RISING LOONIE... The daily bars in the lower box in Chart 3 shows the Canadian Dollar forming a bullish pattern of "rising bottoms" throughout the year (see rising trendline). And it's nearing a test of a falling trendline drawn over its July/October peaks. A close over that resistance line would pave the way for a challenge of its July peak. It would take a close over that summer peak to signal a major bottom. But it appears headed in that direction. Because they're closely linked, a bottom in one would most likely signal a bottom in the other. And both would be bad for the U.S. dollar.
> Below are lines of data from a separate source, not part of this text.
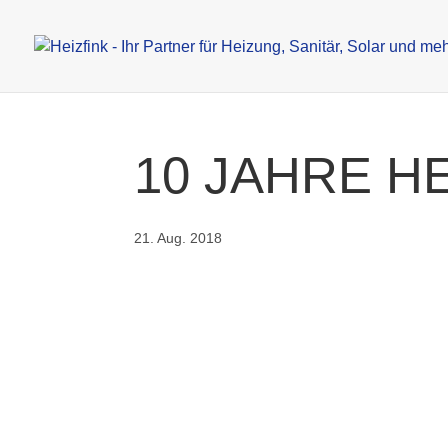
10 JAHRE HE
21. Aug. 2018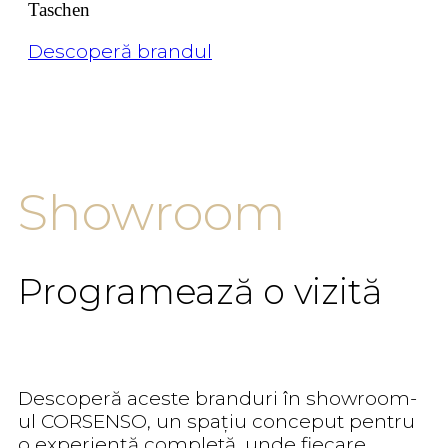
Taschen
Descoperă brandul
Showroom
Programează o vizită
Descoperă aceste branduri în showroom-
ul CORSENSO, un spațiu conceput pentru
o experiență completă, unde fiecare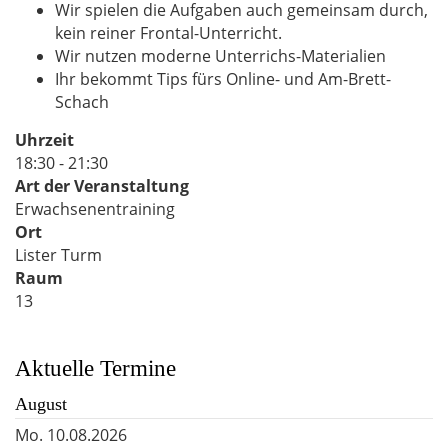
Wir spielen die Aufgaben auch gemeinsam durch,
kein reiner Frontal-Unterricht.
Wir nutzen moderne Unterrichs-Materialien
Ihr bekommt Tips fürs Online- und Am-Brett-
Schach
Uhrzeit
18:30 - 21:30
Art der Veranstaltung
Erwachsenentraining
Ort
Lister Turm
Raum
13
Aktuelle Termine
August
Mo.
10.08.2026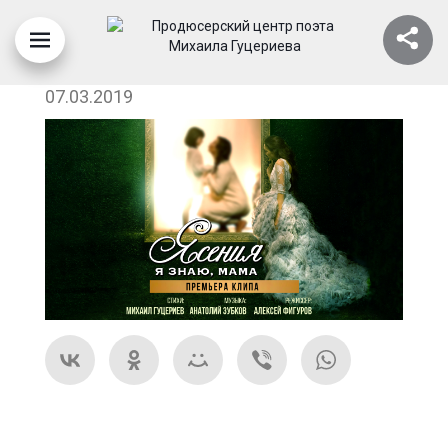
YASENIYA-MAMA-PRIMIERE
07.03.2019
FOREIGN STOCKS TURN UP... Another factor that could work against the dollar is the recent upturn in foreign stocks. The blue weekly bars in Chart 4 show the MSCI All Country World Index ex US iShares (ACWX) achieving an upside breakout during October, and trading at the highest level since early 2018. That rally includes foreign developed and emerging markets. The Stoxx Europe 600 Index recently hit a new record. And Emerging Markets iShares (EEM) have reached an eighteen month high. EM currencies are also rising.
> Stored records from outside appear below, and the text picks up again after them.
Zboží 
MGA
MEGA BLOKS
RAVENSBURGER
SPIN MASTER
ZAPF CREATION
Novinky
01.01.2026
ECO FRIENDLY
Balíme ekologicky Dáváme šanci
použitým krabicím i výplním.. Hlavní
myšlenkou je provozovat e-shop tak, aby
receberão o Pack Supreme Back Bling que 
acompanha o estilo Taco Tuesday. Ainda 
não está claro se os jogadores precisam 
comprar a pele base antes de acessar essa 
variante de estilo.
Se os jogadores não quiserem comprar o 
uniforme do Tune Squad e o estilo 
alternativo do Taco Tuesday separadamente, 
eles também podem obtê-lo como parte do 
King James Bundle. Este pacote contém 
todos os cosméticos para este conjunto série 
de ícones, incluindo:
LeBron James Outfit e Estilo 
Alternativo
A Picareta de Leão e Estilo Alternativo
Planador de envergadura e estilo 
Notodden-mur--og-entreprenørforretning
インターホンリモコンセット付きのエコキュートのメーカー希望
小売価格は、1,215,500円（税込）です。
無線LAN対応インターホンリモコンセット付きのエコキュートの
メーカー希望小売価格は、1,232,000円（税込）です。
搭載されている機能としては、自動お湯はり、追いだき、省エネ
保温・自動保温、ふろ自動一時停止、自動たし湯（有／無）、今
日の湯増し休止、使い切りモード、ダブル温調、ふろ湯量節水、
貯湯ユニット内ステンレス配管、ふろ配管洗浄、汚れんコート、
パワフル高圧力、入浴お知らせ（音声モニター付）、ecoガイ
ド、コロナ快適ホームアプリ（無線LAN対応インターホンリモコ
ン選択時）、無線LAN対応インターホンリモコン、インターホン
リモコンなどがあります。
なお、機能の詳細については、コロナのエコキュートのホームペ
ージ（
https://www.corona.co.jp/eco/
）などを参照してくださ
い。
RISING STOCKS BOOST CURRENCIES... The green bars in the upper box in Chart 4 show the WisdomTree Emerging Currency Fund (CEW) nearing a test of its July high. A close above that barrier would constitute a bullish breakout. Why rising foreign stocks are also bullish for local currencies is because both are symptomatic of growing optimism on the global economy. And in order for American investors to diversify their stock holdings into foreign markets (which appears likely next year), they have to buy foreign currencies as well. That means selling U.S. dollars.

MONTHLY DOLLAR CHART LOOKS TOPPY... Ultimately, it always comes down to looking at a chart. So let's do that. The monthly bars in Chart 5 plot the U.S. Dollar Index over the last fifteen years. They show the major bottom formed between 2008 and 2011; followed by a major uptrend between 2014 and 2016. The chart, however, shows the USD peaking at the start of 2017; and in a declining trend since then. In addition, its 14-month RSI line (top box) has been in decline for the last five years. Monthly MACD lines (middle box) also peaked at the start of 2016. After a feeble rebound over the last two years, the two lines may be about to turn negative again. All of which suggest that the U.S. dollar may no longer be the world's strongest currency as we enter a new year. That's not necessarily a bad thing.
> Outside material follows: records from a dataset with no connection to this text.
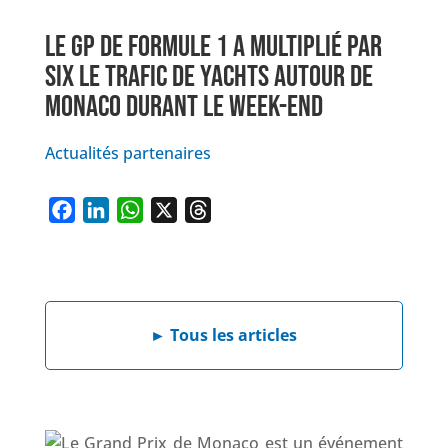
LE GP DE FORMULE 1 A MULTIPLIÉ PAR
SIX LE TRAFIC DE YACHTS AUTOUR DE
MONACO DURANT LE WEEK-END
Actualités partenaires
F
L
W
X
T
a
i
h
h
c
n
a
r
e
k
t
e
b
e
s
a
►
Tous les articles
o
d
A
d
o
I
p
s
k
n
p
BENEFITS OF WEAKER DOLLAR... A weaker dollar would boost commodity markets, and stocks tied to them. And countries that export commodities. A weaker dollar could also help large U.S. multinational stocks that derive a lot of revenue from foreign markets by boosting exports. Stronger foreign currencies make them more likely to buy from us. That's especially true of China which is the world's biggest buyer of commodities. Recent firming in the Chinese yuan should make those purchases more affordable. Which could help make commodities one of next year's success stories.